Through everything life threw at him, he was able to stay headstrong and adapt to the harshest of environments.
Originally from Kansas, Bob found himself in Chicago for railroad work. Unhappy with his position, he had an interesting reaction to receiving his draft notice.
“Strange to say, getting the draft notice, I saw that as my ticket out of Chicago,” Robison said. “That was good news in a way. I just didn’t look far enough down the road to see the second step.”
With orders sending him to Vietnam, Bob thought he would be using his skills from his time on the railroad in his day to day as a Draftsman. With the conditions in Vietnam, that changed almost immediately.
“I became an escort guard for officers or senior NCOs that were going somewhere,” Robison said. “I carried dispatches back and forth to the headquarters and I think carried the mail back and forth. Whenever the South Vietnamese guys were sent out to do something, an American was supposed to be with them, that usually was, they sent me.”
As an Escort Guard, the route Bob had to take was filled with obstacles and difficult challenges.

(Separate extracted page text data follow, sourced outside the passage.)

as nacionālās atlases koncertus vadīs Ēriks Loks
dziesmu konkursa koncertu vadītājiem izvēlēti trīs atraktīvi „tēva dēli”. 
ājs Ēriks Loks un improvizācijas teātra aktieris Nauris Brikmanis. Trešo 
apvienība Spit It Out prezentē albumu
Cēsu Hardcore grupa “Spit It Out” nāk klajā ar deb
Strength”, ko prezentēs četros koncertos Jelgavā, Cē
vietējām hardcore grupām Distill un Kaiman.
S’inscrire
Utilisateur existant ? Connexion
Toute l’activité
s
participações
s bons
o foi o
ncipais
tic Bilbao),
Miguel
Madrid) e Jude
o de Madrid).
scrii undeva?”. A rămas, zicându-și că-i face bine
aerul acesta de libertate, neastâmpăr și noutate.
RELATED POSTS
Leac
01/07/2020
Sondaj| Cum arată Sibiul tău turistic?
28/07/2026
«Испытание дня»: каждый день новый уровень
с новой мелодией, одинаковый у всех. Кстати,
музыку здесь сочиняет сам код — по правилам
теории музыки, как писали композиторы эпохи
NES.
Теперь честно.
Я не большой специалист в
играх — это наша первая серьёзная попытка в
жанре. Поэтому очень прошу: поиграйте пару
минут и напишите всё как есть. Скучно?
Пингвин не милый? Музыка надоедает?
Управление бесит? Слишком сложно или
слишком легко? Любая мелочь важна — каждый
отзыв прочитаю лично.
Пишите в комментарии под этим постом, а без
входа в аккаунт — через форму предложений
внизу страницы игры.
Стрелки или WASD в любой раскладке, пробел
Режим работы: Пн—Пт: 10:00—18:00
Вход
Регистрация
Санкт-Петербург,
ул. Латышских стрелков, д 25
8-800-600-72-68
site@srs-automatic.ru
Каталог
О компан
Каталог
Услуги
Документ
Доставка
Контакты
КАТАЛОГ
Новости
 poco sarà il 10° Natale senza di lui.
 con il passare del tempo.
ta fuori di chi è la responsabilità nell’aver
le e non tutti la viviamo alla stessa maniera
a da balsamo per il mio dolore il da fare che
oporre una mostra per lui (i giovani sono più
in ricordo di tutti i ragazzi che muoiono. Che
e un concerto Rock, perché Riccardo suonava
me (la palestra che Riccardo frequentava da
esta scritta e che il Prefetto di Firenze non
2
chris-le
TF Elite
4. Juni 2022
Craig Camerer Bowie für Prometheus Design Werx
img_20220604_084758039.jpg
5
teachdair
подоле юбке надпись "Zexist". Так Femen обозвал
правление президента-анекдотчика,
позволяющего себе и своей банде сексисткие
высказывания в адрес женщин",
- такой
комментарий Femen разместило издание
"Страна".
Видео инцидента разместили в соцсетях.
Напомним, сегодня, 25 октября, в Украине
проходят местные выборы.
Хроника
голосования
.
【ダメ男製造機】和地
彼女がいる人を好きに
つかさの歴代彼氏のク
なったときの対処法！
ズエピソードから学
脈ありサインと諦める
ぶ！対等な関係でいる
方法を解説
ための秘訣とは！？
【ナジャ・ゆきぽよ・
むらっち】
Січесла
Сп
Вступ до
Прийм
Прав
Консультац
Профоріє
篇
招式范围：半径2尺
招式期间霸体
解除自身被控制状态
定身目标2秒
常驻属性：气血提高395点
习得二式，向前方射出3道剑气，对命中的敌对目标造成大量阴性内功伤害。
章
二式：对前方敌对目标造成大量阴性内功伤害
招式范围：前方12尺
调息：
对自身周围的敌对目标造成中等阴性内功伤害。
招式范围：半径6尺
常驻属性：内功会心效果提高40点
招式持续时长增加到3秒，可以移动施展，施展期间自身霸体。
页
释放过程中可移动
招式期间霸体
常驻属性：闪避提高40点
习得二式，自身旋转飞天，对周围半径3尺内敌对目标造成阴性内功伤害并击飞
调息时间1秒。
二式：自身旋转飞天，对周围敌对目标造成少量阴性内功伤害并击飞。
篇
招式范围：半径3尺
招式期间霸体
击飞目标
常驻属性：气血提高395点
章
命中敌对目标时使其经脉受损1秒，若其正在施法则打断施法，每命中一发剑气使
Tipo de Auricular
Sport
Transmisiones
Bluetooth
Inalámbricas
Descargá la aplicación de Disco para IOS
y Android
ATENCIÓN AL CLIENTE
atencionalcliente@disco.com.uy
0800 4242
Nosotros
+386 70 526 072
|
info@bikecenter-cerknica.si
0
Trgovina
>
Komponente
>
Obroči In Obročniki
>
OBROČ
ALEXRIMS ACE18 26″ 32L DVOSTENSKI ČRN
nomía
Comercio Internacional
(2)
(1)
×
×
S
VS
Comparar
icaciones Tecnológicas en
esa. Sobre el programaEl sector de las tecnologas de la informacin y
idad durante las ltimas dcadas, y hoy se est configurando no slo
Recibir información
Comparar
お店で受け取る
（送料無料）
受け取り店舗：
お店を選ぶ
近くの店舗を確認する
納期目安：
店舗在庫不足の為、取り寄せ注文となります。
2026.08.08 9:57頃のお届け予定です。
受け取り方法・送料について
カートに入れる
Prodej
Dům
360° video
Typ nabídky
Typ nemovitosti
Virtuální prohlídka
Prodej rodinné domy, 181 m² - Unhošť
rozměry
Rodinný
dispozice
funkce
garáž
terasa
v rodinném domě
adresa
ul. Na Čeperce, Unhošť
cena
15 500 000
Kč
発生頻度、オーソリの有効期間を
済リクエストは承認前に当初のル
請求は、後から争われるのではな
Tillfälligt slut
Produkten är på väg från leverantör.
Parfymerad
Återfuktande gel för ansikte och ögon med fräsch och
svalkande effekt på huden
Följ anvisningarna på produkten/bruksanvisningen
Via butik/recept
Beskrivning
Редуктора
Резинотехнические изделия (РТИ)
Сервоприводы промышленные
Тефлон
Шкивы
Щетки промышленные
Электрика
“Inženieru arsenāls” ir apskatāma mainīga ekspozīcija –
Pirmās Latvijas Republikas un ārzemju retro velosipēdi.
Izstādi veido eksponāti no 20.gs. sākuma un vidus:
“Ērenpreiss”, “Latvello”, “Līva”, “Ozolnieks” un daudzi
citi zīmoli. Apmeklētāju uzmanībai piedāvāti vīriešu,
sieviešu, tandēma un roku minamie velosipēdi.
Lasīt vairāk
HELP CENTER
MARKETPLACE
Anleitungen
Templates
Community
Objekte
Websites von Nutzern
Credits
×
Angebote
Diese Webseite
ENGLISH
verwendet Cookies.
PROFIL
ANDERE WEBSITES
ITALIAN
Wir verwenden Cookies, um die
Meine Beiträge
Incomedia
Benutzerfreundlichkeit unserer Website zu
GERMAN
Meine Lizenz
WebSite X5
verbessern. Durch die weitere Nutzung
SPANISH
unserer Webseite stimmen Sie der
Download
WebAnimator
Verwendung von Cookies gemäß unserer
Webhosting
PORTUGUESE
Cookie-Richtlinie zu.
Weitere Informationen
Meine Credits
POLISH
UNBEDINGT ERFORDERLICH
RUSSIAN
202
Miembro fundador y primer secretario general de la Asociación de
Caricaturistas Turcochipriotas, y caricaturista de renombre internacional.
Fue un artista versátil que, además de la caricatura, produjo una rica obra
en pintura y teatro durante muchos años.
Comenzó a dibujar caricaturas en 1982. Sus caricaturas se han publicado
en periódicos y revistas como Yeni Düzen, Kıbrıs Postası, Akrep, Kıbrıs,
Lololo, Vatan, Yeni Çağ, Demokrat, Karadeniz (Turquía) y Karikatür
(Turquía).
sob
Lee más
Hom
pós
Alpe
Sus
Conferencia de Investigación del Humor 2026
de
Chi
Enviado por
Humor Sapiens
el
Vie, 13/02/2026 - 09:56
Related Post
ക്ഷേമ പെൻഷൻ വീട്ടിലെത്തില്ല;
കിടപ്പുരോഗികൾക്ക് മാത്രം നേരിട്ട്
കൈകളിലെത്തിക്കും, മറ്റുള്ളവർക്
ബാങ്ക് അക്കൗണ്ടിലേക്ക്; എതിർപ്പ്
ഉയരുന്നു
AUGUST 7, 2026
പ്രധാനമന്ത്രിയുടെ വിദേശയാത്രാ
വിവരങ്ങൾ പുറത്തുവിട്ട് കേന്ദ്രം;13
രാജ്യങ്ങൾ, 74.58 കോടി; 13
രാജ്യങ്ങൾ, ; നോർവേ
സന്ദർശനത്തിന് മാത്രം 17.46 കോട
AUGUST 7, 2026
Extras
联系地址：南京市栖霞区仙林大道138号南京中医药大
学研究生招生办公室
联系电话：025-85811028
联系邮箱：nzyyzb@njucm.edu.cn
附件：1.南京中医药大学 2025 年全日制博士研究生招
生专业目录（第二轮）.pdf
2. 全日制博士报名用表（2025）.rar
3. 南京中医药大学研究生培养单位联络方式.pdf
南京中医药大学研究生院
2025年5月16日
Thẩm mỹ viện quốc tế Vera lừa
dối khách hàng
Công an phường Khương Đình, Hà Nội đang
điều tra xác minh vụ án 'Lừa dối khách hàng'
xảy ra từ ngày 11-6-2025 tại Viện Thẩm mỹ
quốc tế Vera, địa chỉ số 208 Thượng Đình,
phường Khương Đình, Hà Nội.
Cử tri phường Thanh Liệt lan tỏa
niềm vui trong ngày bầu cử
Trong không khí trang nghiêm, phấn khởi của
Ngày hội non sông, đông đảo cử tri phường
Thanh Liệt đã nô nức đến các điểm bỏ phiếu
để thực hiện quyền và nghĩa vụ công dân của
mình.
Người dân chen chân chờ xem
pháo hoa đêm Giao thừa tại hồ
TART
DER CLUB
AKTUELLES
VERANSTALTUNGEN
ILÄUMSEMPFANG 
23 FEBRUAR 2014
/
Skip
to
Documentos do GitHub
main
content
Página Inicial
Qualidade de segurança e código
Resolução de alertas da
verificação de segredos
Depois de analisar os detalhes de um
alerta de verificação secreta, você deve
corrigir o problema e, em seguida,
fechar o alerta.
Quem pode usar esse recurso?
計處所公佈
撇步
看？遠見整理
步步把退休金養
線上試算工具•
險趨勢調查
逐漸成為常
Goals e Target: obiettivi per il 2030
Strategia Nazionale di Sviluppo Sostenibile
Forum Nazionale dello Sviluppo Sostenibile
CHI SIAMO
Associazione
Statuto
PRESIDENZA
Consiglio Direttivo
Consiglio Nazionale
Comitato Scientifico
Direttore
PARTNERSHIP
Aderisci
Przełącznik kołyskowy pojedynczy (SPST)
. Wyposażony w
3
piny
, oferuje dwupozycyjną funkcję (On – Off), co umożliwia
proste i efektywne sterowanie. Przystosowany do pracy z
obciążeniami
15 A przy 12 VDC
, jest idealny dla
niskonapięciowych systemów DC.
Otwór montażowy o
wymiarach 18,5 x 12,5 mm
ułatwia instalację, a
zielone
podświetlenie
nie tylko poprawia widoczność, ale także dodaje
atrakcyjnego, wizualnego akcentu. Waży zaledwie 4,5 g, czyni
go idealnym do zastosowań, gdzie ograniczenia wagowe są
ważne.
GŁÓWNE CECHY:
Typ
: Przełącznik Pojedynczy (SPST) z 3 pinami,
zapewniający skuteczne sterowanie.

“On that road, they would sometimes put mines and stuff in the road trying to blow stuff up,” he said. “You never knew, there were some ambushes along there sometimes and stuff. Almost worse than that, later in the day, traffic congestion was so bad. I didn’t feel too alarmed if we’re zipping down the road, but if you get in a traffic jam, and we did about halfway between those two places, if you’re sitting still that’s not good. We had several times that that was kind of a bad situation where we were sitting still and there were things going on around us.”
Reflecting on what the act of service means, Bob believes we all contribute in our day to day, be it through the military or in our community.
“Everybody serves their country in one way or the other,” Robison said. “You don’t have to go to the military to be a good citizen, to serve your country, but it was one of the ways I was able to go and to serve.”
Nowadays, Bob is working on establishing a veteran memorial in Madison Kansas, where he’s been a minister for over 40 years.